Hence the tool will re-order the chain to reduce congestion.
This sometimes increases hold time problems in the chain. To overcome these buffers may have
to be inserted into the scan path. It may not be able to maintain the scan chain length exactly. It
cannot swap cell from different clock domains.
Clock Tree Synthesis
What do you mean by CTS????
Clock Tree Synthesis (CTS) is the process of inserting buffers/inverters along the clock paths of
the ASIC design to balance the clock delay to all clock inputs. So in order to balance the skew and
minimize insertion delay CTS is performed.

Checklist before CTS


 Placement-completed
 Power ground (PG) nets- Prerouted
 Estimated congestion- acceptable
 Estimated Max Tran/cap – No violation
 High Fanout Nets
Checklist after CTS
 Skew report
 Clock tree report
 Timing reports for setup and hold
 Power and Area report
Inputs required for CTS
 Detailed Placement Database
 Target for latency and skew if specified
 Buffers or inverters for building the clock tree
 Clock tree DRC(max. tran., max. cap., max. fanout, max. no. of buffer levels)
Output of CTS
 Database with properly build clock tree in design.
CTS Goal
 Minimizing Clock Skew
 Minimizing Insertion delay
 Minimizing Power dissipation.
 Clock Tree Synthesis is a process which makes sure that the clock gets distributed evenly
to all sequential elements in a design.
 The goal of CTS is to minimize the skew and latency.

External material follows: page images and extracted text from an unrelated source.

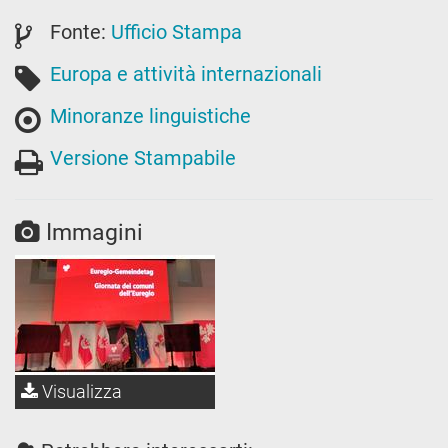
Fonte:
Ufficio Stampa
Europa e attività internazionali
Minoranze linguistiche
Versione Stampabile
Immagini
Visualizza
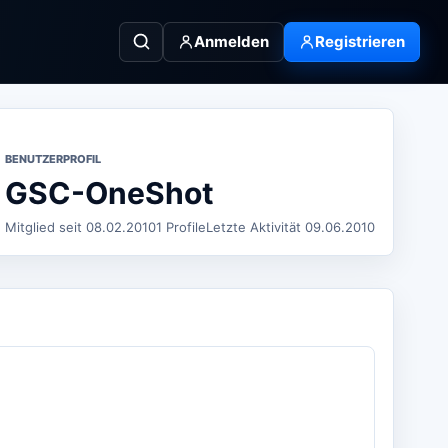
Anmelden
Registrieren
BENUTZERPROFIL
GSC-OneShot
Mitglied seit 08.02.2010
1 Profile
Letzte Aktivität 09.06.2010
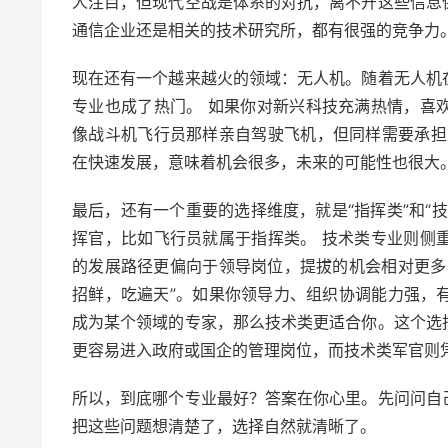
人注目，但现代空战是体系的对抗，离不开这些信息
通信企业还是相关的技术研究所，都有很强的竞争力
现在还有一个越来越火的领域：无人机。随着无人机
专业也成了热门。 如果你对新兴科技充满热情，喜
像战斗机飞行员那样亲自驾驶飞机，但同样需要承担
在快速发展，意味着机会很多，未来的可能性也很大
最后，还有一个重要的选择维度，就是“指挥类”和“
挥官，比如飞行员就属于指挥类。 技术类专业则侧
的发展路径更偏向于领导岗位，提拔的机会相对更多
招鲜，吃遍天”。如果你领导力、组织协调能力强，
成为某个领域的专家，那么技术类更适合你。这个选
更容易进入政府或国企的管理岗位，而技术类军官则
所以，到底哪个专业最好？答案在你心里。先问问自
把这些问题想清楚了，选择自然就清晰了。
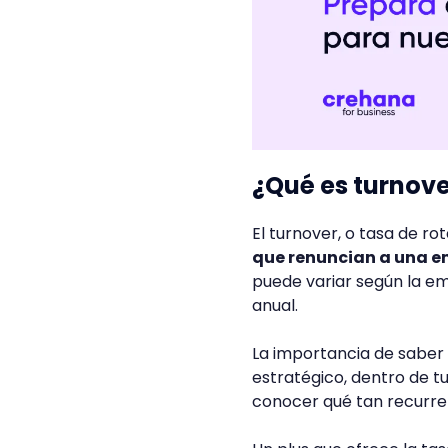
¿Qué es turnove
El turnover, o tasa de ro
que renuncian a una e
puede variar según la e
anual.
La importancia de saber 
estratégico, dentro de t
conocer qué tan recurren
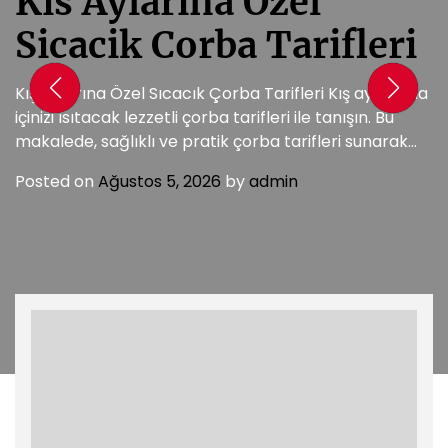
Kis Aylarina Ozel
Sicacik Corba Tarifleri
Kış Aylarına Özel Sıcacık Çorba Tarifleri Kış aylarında
içinizi ısıtacak lezzetli çorba tarifleri ile tanışın. Bu
makalede, sağlıklı ve pratik çorba tarifleri sunarak
soğuk günlerde […]
Posted on
Ağustos 5, 2026
by
admin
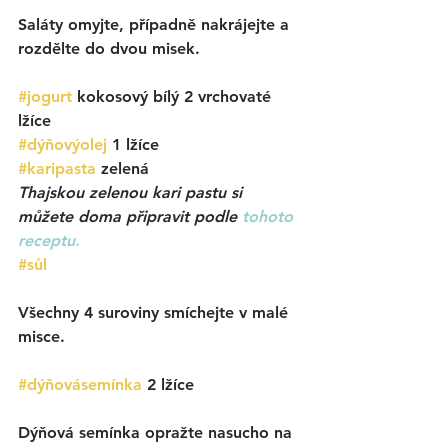
Saláty omyjte, případně nakrájejte a 
rozdělte do dvou misek. 
#jogurt
kokosový bílý 2 vrchovaté 
lžíce
#dýňovýolej
1 lžíce
#karipasta
 zelená 
Thajskou zelenou kari pastu si 
můžete doma připravit podle 
tohoto 
receptu.
#sůl
Všechny 4 suroviny smíchejte v malé 
misce. 
#dýňovásemínka
2 lžíce 
Dýňová semínka opražte nasucho na 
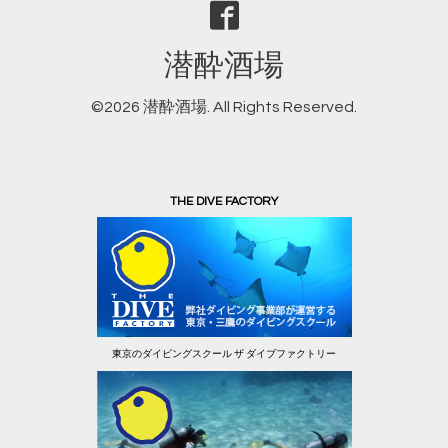
潜酔酒場
©2026
潜酔酒場
. All Rights Reserved.
THE DIVE FACTORY
東京のダイビングスクール ザ ダイブファクトリー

 The placement data will be given as input for CTS, along with the clock tree constraints.
 The clock tree constraints will be Latency, Skew, Maximum transition, Maximum
capacitance, Maximum fan-out, list of buffers and inverters etc.

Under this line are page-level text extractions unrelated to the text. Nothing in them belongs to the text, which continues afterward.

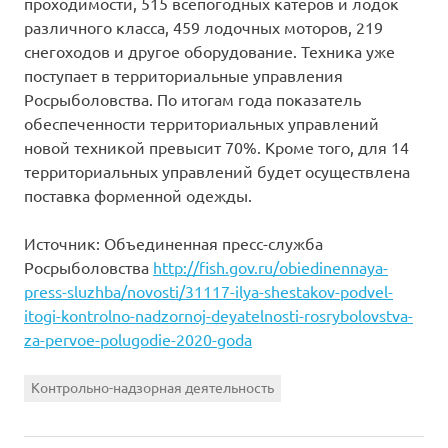
проходимости, 515 всепогодных катеров и лодок
различного класса, 459 лодочных моторов, 219
снегоходов и другое оборудование. Техника уже
поступает в территориальные управления
Росрыболовства. По итогам года показатель
обеспеченности территориальных управлений
новой техникой превысит 70%. Кроме того, для 14
территориальных управлений будет осуществлена
поставка форменной одежды.
Источник: Объединенная пресс-служба
Росрыболовства
http://fish.gov.ru/obiedinennaya-
press-sluzhba/novosti/31117-ilya-shestakov-podvel-
itogi-kontrolno-nadzornoj-deyatelnosti-rosrybolovstva-
za-pervoe-polugodie-2020-goda
Контрольно-надзорная деятельность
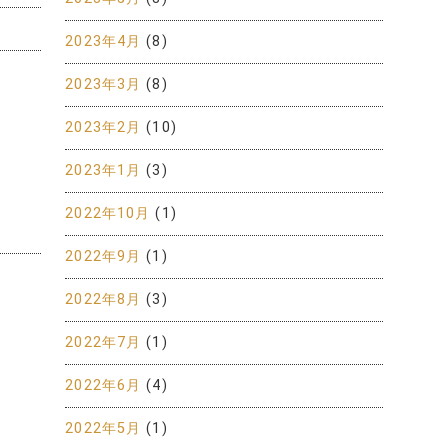
2023年4月
(8)
2023年3月
(8)
2023年2月
(10)
2023年1月
(3)
2022年10月
(1)
2022年9月
(1)
2022年8月
(3)
2022年7月
(1)
2022年6月
(4)
2022年5月
(1)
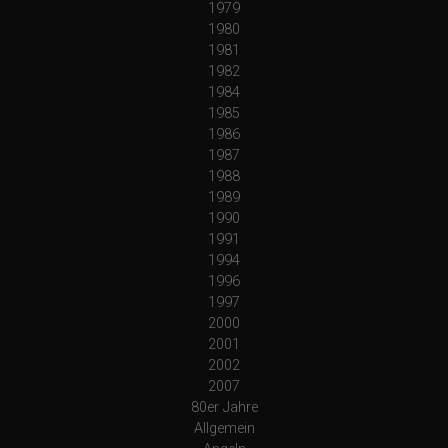
1979
1980
1981
1982
1984
1985
1986
1987
1988
1989
1990
1991
1994
1996
1997
2000
2001
2002
2007
80er Jahre
Allgemein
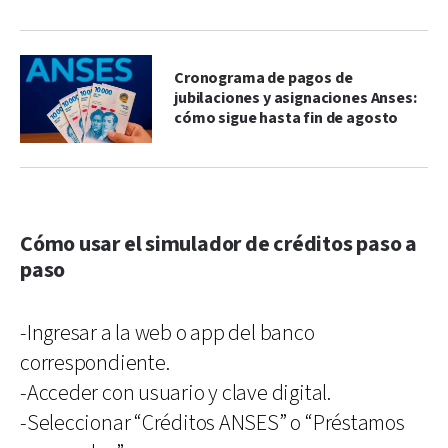
Cronograma de pagos de
jubilaciones y asignaciones Anses:
cómo sigue hasta fin de agosto
Cómo usar el simulador de créditos paso a
paso
-Ingresar a la web o app del banco
correspondiente.
-Acceder con usuario y clave digital.
-Seleccionar “Créditos ANSES” o “Préstamos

 The clock tree synthesis contains clock tree building and clock tree balancing.
 Clock tree can be built by clock tree inverters so as to maintain the exact transition (duty
cycle) and clock tree balancing is done by clock tree buffers (CTB) to meet the skew and
latency requirements.
 Less clock tree inverters and buffers should be used to meet the area and power constraints.

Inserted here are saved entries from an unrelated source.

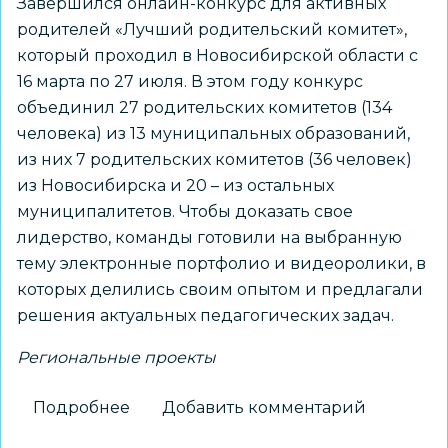
Завершился онлайн-конкурс для активных
родителей «Лучший родительский комитет»,
который проходил в Новосибирской области с
16 марта по 27 июля. В этом году конкурс
объединил 27 родительских комитетов (134
человека) из 13 муниципальных образований,
из них 7 родительских комитетов (36 человек)
из Новосибирска и 20 – из остальных
муниципалитетов. Чтобы доказать свое
лидерство, команды готовили на выбранную
тему электронные портфолио и видеоролики, в
которых делились своим опытом и предлагали
решения актуальных педагогических задач.
Региональные проекты
Подробнее
о
Добавить комментарий
Родительские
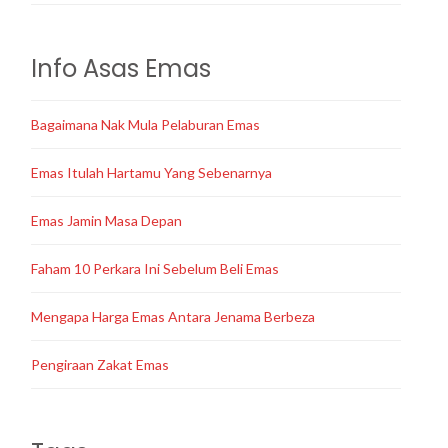
Info Asas Emas
Bagaimana Nak Mula Pelaburan Emas
Emas Itulah Hartamu Yang Sebenarnya
Emas Jamin Masa Depan
Faham 10 Perkara Ini Sebelum Beli Emas
Mengapa Harga Emas Antara Jenama Berbeza
Pengiraan Zakat Emas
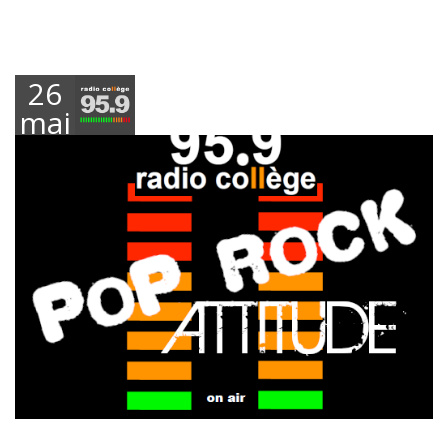
26
mai
2026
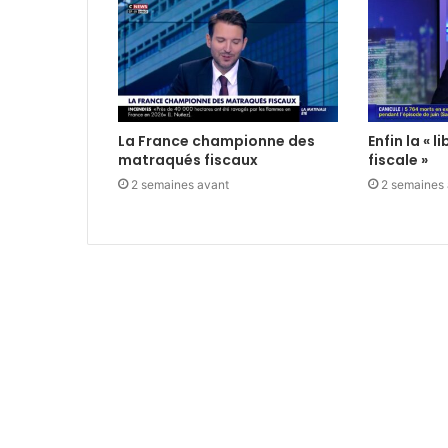
La France championne des
Enfin la « 
matraqués fiscaux
fiscale »
2 semaines avant
2 semaines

 There can be several structure for clock tree:
 H-Tree
 X-Tree
 Multi-level clock tree
 Fish bone
 Once the CTS is done than we have to again check the timing.
 The outputs of clock tree synthesis are Design Exchange Format (DEF), Standard Parasitic
Exchange Format (SPEF), and Netlist etc.

NOTES:
 The normal inverters and buffers are not used for building and balancing because, the
clock buffers provides a better slew and better drive capability when compared to
normal buffers and clock inverters provides a better balance with rise and fall times
and hence maintaining the 50% duty cycle.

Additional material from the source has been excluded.